_Exercise_
If a line of the entries below includes the word "commando", it counts; state the total and nothing further.

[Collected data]
+++
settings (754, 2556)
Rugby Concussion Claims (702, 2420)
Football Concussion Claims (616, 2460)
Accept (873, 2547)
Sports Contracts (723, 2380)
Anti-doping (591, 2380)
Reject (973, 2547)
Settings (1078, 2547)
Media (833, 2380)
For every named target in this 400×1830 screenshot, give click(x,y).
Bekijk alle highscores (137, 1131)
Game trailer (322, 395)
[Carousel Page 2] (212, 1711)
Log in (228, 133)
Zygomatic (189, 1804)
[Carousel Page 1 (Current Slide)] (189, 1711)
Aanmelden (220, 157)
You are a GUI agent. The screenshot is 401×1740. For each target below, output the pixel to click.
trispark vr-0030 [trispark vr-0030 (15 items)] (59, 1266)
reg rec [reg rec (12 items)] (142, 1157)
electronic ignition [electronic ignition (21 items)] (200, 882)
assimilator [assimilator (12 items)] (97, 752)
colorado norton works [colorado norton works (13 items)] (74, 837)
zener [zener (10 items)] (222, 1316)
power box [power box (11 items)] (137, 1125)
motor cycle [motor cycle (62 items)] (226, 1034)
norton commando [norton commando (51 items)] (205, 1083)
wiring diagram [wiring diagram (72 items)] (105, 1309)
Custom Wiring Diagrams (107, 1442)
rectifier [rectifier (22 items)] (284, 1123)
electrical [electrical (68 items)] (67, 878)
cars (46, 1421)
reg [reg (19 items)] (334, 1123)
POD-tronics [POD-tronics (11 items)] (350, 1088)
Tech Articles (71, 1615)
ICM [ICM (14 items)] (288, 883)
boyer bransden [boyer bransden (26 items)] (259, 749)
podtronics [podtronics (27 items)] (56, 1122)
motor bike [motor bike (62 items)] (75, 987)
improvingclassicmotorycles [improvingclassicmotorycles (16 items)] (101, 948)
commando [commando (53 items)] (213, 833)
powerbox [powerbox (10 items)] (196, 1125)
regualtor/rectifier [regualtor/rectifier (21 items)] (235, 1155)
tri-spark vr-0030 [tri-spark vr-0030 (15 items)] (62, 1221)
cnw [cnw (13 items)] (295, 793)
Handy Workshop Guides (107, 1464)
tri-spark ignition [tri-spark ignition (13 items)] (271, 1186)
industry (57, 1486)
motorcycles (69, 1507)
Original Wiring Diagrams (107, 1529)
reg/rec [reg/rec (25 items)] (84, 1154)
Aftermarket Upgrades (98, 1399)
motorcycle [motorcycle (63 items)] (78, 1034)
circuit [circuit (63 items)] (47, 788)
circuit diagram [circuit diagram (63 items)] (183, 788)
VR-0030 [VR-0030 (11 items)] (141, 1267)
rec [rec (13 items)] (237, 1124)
+++
_Finished task_
2